Der entscheidende Punkt ist die Intensität. Ein Kribbeln bringt nichts. Es muss eine sichtbare, kräftige Kontraktion entstehen – das ist unangenehm, und genau deshalb wird das Verfahren in der Praxis oft unterdosiert.

Nicht anwenden bei Herzschrittmachern mit Bedarfssteuerung, aktiver Krebserkrankung oder tiefer Beinvenenthrombose [1].

10. Gehen, Gleichgewicht und Bewegungsmuster

Die zweite starke Empfehlung der Leitlinie betrifft ein Feld, das in der Nachbehandlung oft zu kurz kommt: Motorisches Funktionstraining soll Teil der Behandlung sein – dynamisches Gleichgewichtstraining, Gangschulung (auch computer- oder app-gestützt) und Bewegungstraining mit Rückmeldung. Evidenzqualität: hoch. Empfehlungsstärke: stark. Neun hochwertige und zwölf mittelgute Studien [1].

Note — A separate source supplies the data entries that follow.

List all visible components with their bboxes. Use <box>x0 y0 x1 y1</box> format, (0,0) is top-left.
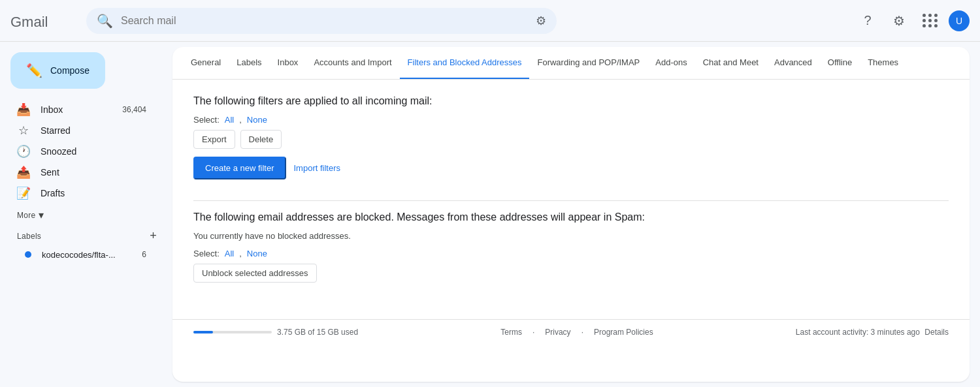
sidebar-item-sent[interactable]: 📤 Sent <box>0 162 157 183</box>
delete-button[interactable]: Delete <box>240 130 282 149</box>
blocked-select-all[interactable]: All <box>225 249 234 258</box>
tab-chat[interactable]: Chat and Meet <box>695 47 766 80</box>
tab-general[interactable]: General <box>183 47 229 80</box>
filters-section-title: The following filters are applied to all… <box>193 95 949 107</box>
labels-section-label: Labels <box>17 232 41 241</box>
add-label-icon[interactable]: + <box>150 229 157 243</box>
svg-text:Gmail: Gmail <box>10 14 48 30</box>
footer-links: Terms · Privacy · Program Policies <box>500 328 653 337</box>
details-link[interactable]: Details <box>924 328 949 337</box>
more-section[interactable]: More ▾ <box>0 204 167 224</box>
blocked-select-label: Select: <box>193 249 220 258</box>
privacy-link[interactable]: Privacy <box>545 328 570 337</box>
sidebar-item-label: Starred <box>41 125 146 136</box>
search-bar: 🔍 ⚙ <box>86 8 557 34</box>
more-label: More <box>17 211 36 220</box>
compose-button[interactable]: ✏️ Compose <box>10 52 105 89</box>
settings-content: The following filters are applied to all… <box>172 80 970 319</box>
filters-select-none[interactable]: None <box>247 115 267 125</box>
section-divider <box>193 200 949 201</box>
storage-info: 3.75 GB of 15 GB used <box>193 328 358 337</box>
chevron-down-icon: ▾ <box>39 209 44 221</box>
snoozed-icon: 🕐 <box>17 144 30 159</box>
blocked-section: The following email addresses are blocke… <box>193 211 949 283</box>
footer-sep1: · <box>532 328 534 337</box>
activity-text: Last account activity: 3 minutes ago <box>796 328 920 337</box>
starred-icon: ☆ <box>17 123 30 138</box>
sidebar-item-drafts[interactable]: 📝 Drafts <box>0 183 157 204</box>
storage-text: 3.75 GB of 15 GB used <box>277 328 358 337</box>
footer-sep2: · <box>581 328 583 337</box>
inbox-icon: 📥 <box>17 102 30 117</box>
tab-labels[interactable]: Labels <box>229 47 269 80</box>
support-button[interactable]: ? <box>855 8 881 34</box>
label-dot-icon <box>25 251 31 258</box>
tab-themes[interactable]: Themes <box>860 47 906 80</box>
tab-addons[interactable]: Add-ons <box>647 47 694 80</box>
search-icon: 🔍 <box>97 13 113 29</box>
filters-section: The following filters are applied to all… <box>193 95 949 179</box>
tab-forwarding[interactable]: Forwarding and POP/IMAP <box>529 47 647 80</box>
label-count: 6 <box>142 250 146 259</box>
create-filter-button[interactable]: Create a new filter <box>193 157 286 179</box>
blocked-select-sep: , <box>239 249 242 258</box>
tab-inbox[interactable]: Inbox <box>270 47 306 80</box>
sidebar-item-label: Drafts <box>41 188 146 198</box>
filter-create-row: Create a new filter Import filters <box>193 157 949 179</box>
compose-label: Compose <box>50 65 90 76</box>
terms-link[interactable]: Terms <box>500 328 522 337</box>
sidebar-item-kodecocodes[interactable]: kodecocodes/flta-... 6 <box>0 245 157 264</box>
avatar[interactable]: U <box>949 10 970 31</box>
policies-link[interactable]: Program Policies <box>594 328 653 337</box>
no-blocked-text: You currently have no blocked addresses. <box>193 231 949 241</box>
inbox-count: 36,404 <box>122 105 146 114</box>
blocked-action-row: Unblock selected addresses <box>193 264 949 283</box>
sidebar-item-label: Snoozed <box>41 146 146 157</box>
tab-filters[interactable]: Filters and Blocked Addresses <box>400 47 530 80</box>
import-filters-link[interactable]: Import filters <box>294 163 341 173</box>
filters-select-sep: , <box>239 115 242 125</box>
compose-icon: ✏️ <box>26 63 42 78</box>
drafts-icon: 📝 <box>17 186 30 200</box>
gmail-logo: Gmail <box>10 11 71 31</box>
label-name: kodecocodes/flta-... <box>42 250 131 260</box>
search-input[interactable] <box>121 15 528 27</box>
apps-button[interactable] <box>917 8 943 34</box>
sidebar-item-starred[interactable]: ☆ Starred <box>0 120 157 141</box>
unblock-button[interactable]: Unblock selected addresses <box>193 264 317 283</box>
apps-grid-icon <box>923 14 938 27</box>
filters-action-row: Export Delete <box>193 130 949 149</box>
layout: ✏️ Compose 📥 Inbox 36,404 ☆ Starred 🕐 Sn… <box>0 0 980 387</box>
settings-button[interactable]: ⚙ <box>886 8 912 34</box>
settings-panel: General Labels Inbox Accounts and Import… <box>172 47 970 382</box>
settings-tabs: General Labels Inbox Accounts and Import… <box>172 47 970 80</box>
sidebar-item-snoozed[interactable]: 🕐 Snoozed <box>0 141 157 162</box>
labels-section: Labels + <box>0 224 167 245</box>
sidebar: ✏️ Compose 📥 Inbox 36,404 ☆ Starred 🕐 Sn… <box>0 42 167 387</box>
sent-icon: 📤 <box>17 165 30 179</box>
tab-accounts[interactable]: Accounts and Import <box>306 47 399 80</box>
blocked-select-none[interactable]: None <box>247 249 267 258</box>
blocked-section-title: The following email addresses are blocke… <box>193 211 949 223</box>
sidebar-item-label: Sent <box>41 167 146 178</box>
filters-select-all[interactable]: All <box>225 115 234 125</box>
last-activity: Last account activity: 3 minutes ago Det… <box>796 328 949 337</box>
sidebar-item-label: Inbox <box>41 104 112 115</box>
tab-offline[interactable]: Offline <box>820 47 860 80</box>
blocked-select-row: Select: All , None <box>193 249 949 258</box>
topbar-actions: ? ⚙ U <box>855 8 970 34</box>
filters-select-row: Select: All , None <box>193 115 949 125</box>
advanced-search-icon[interactable]: ⚙ <box>536 14 546 28</box>
filters-select-label: Select: <box>193 115 220 125</box>
tab-advanced[interactable]: Advanced <box>766 47 820 80</box>
storage-fill <box>193 331 213 333</box>
footer: 3.75 GB of 15 GB used Terms · Privacy · … <box>172 319 970 345</box>
export-button[interactable]: Export <box>193 130 235 149</box>
topbar: Gmail 🔍 ⚙ ? ⚙ U <box>0 0 980 42</box>
storage-bar <box>193 331 272 333</box>
sidebar-item-inbox[interactable]: 📥 Inbox 36,404 <box>0 99 157 120</box>
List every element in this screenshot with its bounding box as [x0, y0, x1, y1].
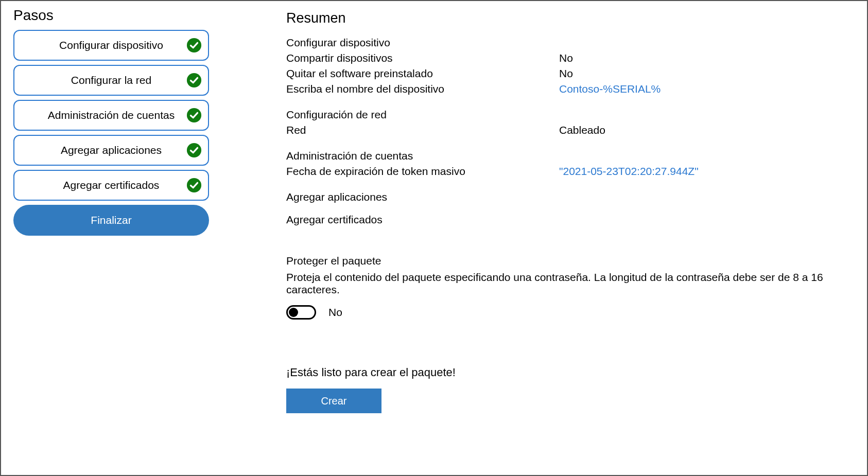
- ready-text: ¡Estás listo para crear el paquete!: [286, 366, 855, 379]
- share-devices-value: No: [559, 52, 573, 64]
- protect-description: Proteja el contenido del paquete especif…: [286, 271, 855, 296]
- accounts-section-title: Administración de cuentas: [286, 150, 855, 162]
- token-expiration-label: Fecha de expiración de token masivo: [286, 165, 559, 178]
- steps-panel: Pasos Configurar dispositivo Configurar …: [13, 7, 209, 469]
- svg-point-3: [187, 143, 201, 157]
- toggle-knob-icon: [289, 308, 298, 317]
- create-button-label: Crear: [321, 395, 346, 407]
- steps-list: Configurar dispositivo Configurar la red…: [13, 30, 209, 236]
- add-certs-section-title: Agregar certificados: [286, 214, 855, 226]
- check-icon: [186, 73, 202, 88]
- step-label: Agregar aplicaciones: [61, 144, 162, 156]
- svg-point-2: [187, 108, 201, 122]
- protect-toggle[interactable]: [286, 305, 316, 320]
- device-section-title: Configurar dispositivo: [286, 37, 855, 49]
- steps-heading: Pasos: [13, 7, 209, 24]
- network-row: Red Cableado: [286, 124, 855, 136]
- token-expiration-row: Fecha de expiración de token masivo "202…: [286, 165, 855, 178]
- create-button[interactable]: Crear: [286, 389, 381, 413]
- check-icon: [186, 178, 202, 193]
- step-label: Administración de cuentas: [48, 109, 175, 121]
- share-devices-label: Compartir dispositivos: [286, 52, 559, 64]
- remove-software-value: No: [559, 67, 573, 80]
- svg-point-0: [187, 38, 201, 52]
- summary-panel: Resumen Configurar dispositivo Compartir…: [230, 7, 855, 469]
- device-name-label: Escriba el nombre del dispositivo: [286, 83, 559, 95]
- device-name-value: Contoso-%SERIAL%: [559, 83, 661, 95]
- step-configure-network[interactable]: Configurar la red: [13, 65, 209, 96]
- network-value: Cableado: [559, 124, 605, 136]
- protect-toggle-row: No: [286, 305, 855, 320]
- step-finalize-button[interactable]: Finalizar: [13, 205, 209, 236]
- remove-software-row: Quitar el software preinstalado No: [286, 67, 855, 80]
- step-label: Agregar certificados: [63, 179, 160, 191]
- protect-toggle-state: No: [328, 306, 342, 319]
- network-label: Red: [286, 124, 559, 136]
- step-label: Configurar dispositivo: [59, 39, 163, 51]
- step-account-management[interactable]: Administración de cuentas: [13, 100, 209, 131]
- protect-section-title: Proteger el paquete: [286, 255, 855, 267]
- check-icon: [186, 143, 202, 158]
- check-icon: [186, 108, 202, 123]
- remove-software-label: Quitar el software preinstalado: [286, 67, 559, 80]
- step-add-applications[interactable]: Agregar aplicaciones: [13, 135, 209, 166]
- finalize-label: Finalizar: [91, 214, 131, 226]
- network-section-title: Configuración de red: [286, 109, 855, 121]
- share-devices-row: Compartir dispositivos No: [286, 52, 855, 64]
- svg-point-1: [187, 73, 201, 87]
- device-name-row: Escriba el nombre del dispositivo Contos…: [286, 83, 855, 95]
- svg-point-4: [187, 178, 201, 192]
- step-label: Configurar la red: [71, 74, 151, 86]
- step-configure-device[interactable]: Configurar dispositivo: [13, 30, 209, 61]
- summary-heading: Resumen: [286, 10, 855, 26]
- step-add-certificates[interactable]: Agregar certificados: [13, 170, 209, 201]
- check-icon: [186, 38, 202, 53]
- token-expiration-value: "2021-05-23T02:20:27.944Z": [559, 165, 699, 178]
- add-apps-section-title: Agregar aplicaciones: [286, 191, 855, 203]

Warum das zählt: Ein Knie, das jahrelang wehgetan hat, hat sich ein Schonmuster eingeprägt – weniger Streckung beim Abstossen, weniger Belastung auf der betroffenen Seite, ein kürzerer Schritt. Dieses Muster verschwindet nicht mit dem Schmerz. Es muss verlernt werden, und dafür braucht es Rückmeldung: Spiegel, Video, ein Metronom, die Hand der Therapeutin an der richtigen Stelle.

Was in den wirksamen Programmen vorkam: unebene Unterlagen, wechselnde Standflächen, Wendigkeitsübungen, Aufstehen und Hinsetzen, Treppensteigen. Ein Teil der Studien nutzte Apps oder virtuelle Realität – aber der Nutzen hing nicht daran. Die wirksamen Zutaten sind Aufgabe und Rückmeldung, nicht das Gerät.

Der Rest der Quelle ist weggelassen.